Jenny Hatch VLOG
When we had a gig for The Neil Simon Players a few weeks ago I was doing a mic check and a few of the patrons were in the room while I sang into each mic.
I sang a few lines from a King and I song and then we started our show. After the show a woman came up to me and said that she wished I had shared my voice with the crowd. Only a few people were still milling around, but I asked her if she wanted me to sing a song. She said yes. so I sang You’ll Never walk alone from Carousel. She and the others in the room loved it, so I sang Climb Every Mountain from The Sound of Music.’
Afterwards she told me that those were her two favorite songs. (Aren’t they all of our favorite songs?) This experience was so gratifying that I asked Richard if would be OK for me to prepare a set of Golden Oldies to share as an alternative set with our patrons. He said to go for it.
I think a side of me was wishing he had said no.
I am so much more comfortable as a Director than as a performer.
Performing solo work is one of the most nerve wracking experiences possible.
Add to the mix my lung problems, a high altitude city (5,800 ft), a general terror that my voice is not good enough, and the constant visual in my mind that I am just deluding myself like the character Mary in Pride and Prejudice, utterly clueless about my own limitations.

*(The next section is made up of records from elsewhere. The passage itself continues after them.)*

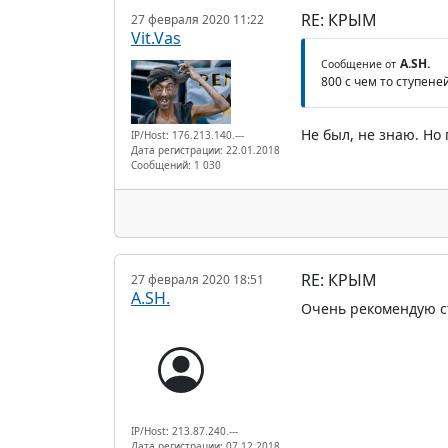
RE: КРЫМ
27 февраля 2020 11:22
Vit.Vas
A.SH.
Сообщение от
800 с чем то ступене
Не был, не знаю. Но
IP/Host: 176.213.140.---
Дата регистрации: 22.01.2018
Сообщений: 1 030
RE: КРЫМ
27 февраля 2020 18:51
A.SH.
Очень рекомендую с
IP/Host: 213.87.240.---
Дата регистрации: 07.12.2018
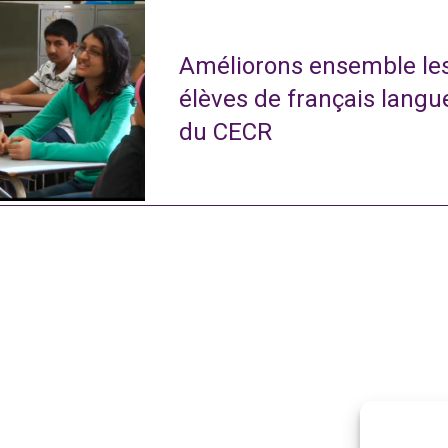
Améliorons ensemble le
élèves de français langu
du CECR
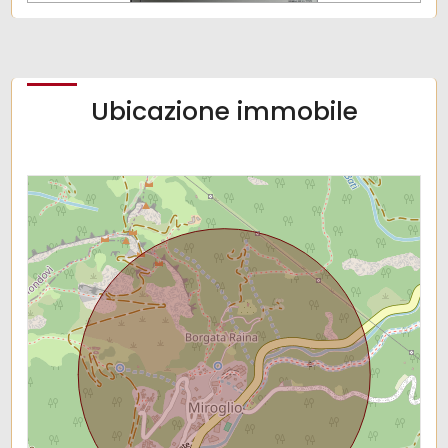
Ubicazione immobile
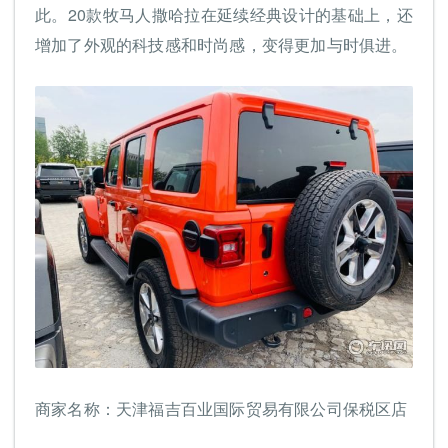
此。20款牧马人撒哈拉在延续经典设计的基础上，还
增加了外观的科技感和时尚感，变得更加与时俱进。
商家名称：天津福吉百业国际贸易有限公司保税区店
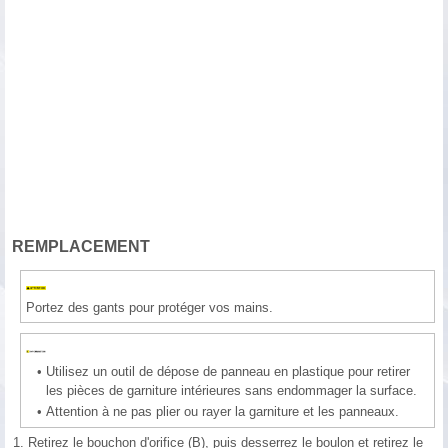
REMPLACEMENT
Portez des gants pour protéger vos mains.
•
Utilisez un outil de dépose de panneau en plastique pour retirer
les pièces de garniture intérieures sans endommager la surface.
•
Attention à ne pas plier ou rayer la garniture et les panneaux.
1.
Retirez le bouchon d'orifice (B), puis desserrez le boulon et retirez le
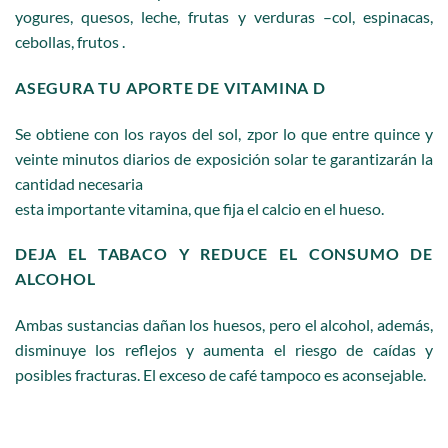
yogures,
quesos, leche, frutas y verduras –col, espinacas,
cebollas, frutos .
ASEGURA TU APORTE DE VITAMINA D
Se obtiene con los rayos del sol, zpor lo que entre quince y
veinte minutos
diarios de exposición solar te garantizarán la
cantidad necesaria
esta importante vitamina, que fija el calcio en el hueso.
DEJA EL TABACO Y REDUCE EL CONSUMO DE
ALCOHOL
Ambas sustancias dañan los huesos, pero el alcohol, además,
disminuye los reflejos y aumenta el riesgo de caídas y
posibles
fracturas. El exceso de café tampoco es aconsejable.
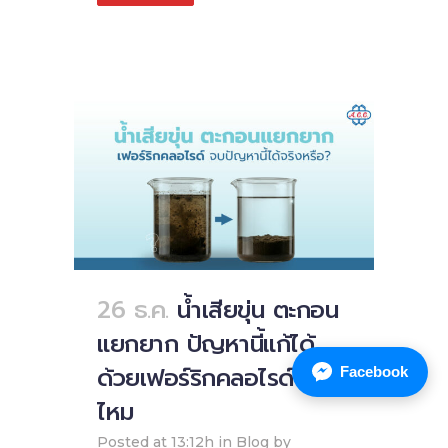
26 ธ.ค.
น้ำเสียขุ่น ตะกอน
แยกยาก ปัญหานี้แก้ได้
ด้วยเฟอร์ริกคลอไรด์จริง
Facebook
ไหม
Posted at 13:12h
in
Blog
by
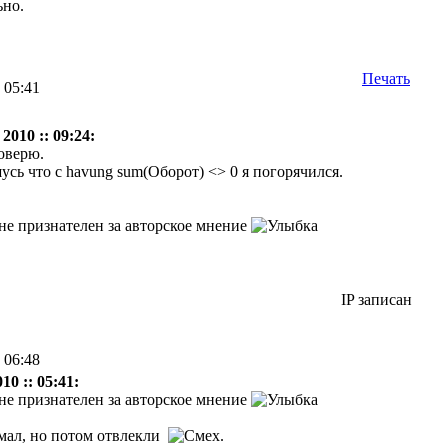
ьно.
Печать
 05:41
2010 :: 09:24:
роверю.
шусь что с havung sum(Оборот) <> 0 я погорячился.
не признателен за авторское мнение
IP записан
 06:48
0 :: 05:41:
не признателен за авторское мнение
мал, но потом отвлекли
.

For those of you not in the singing world, breath support is the key to holding long phrases and singing the high notes. When you are befuddled by Asthma AND Hypoxia and need to be on Oxygen supplementation a good portion of the day like I am and utterly refuse to wear the tubes while performing, a perfect storm of low oxygen saturation coupled with the altitude forces me to take sips of air ALL THE TIME. This is not a big deal when you sing in a choir as you have other voices to fill in the gaps. But when singing as a soloist, it makes the songs sound choppy and breathy.
Death to the song.
Hopefully most of my gigs will be in St George which is 3,000 feet lower than Cedar and I actually sound like a singer…
I told my pals on The Neil Simon Board of Directors about this plan to sing the oldies as a set, not really informing them that I had about a years worth of rehearsing and memorization that still needed to happen before I would be ready for a 90 minute show. My friend Dave mentioned that he felt my songs would be perfect for the Honor Flight crowd.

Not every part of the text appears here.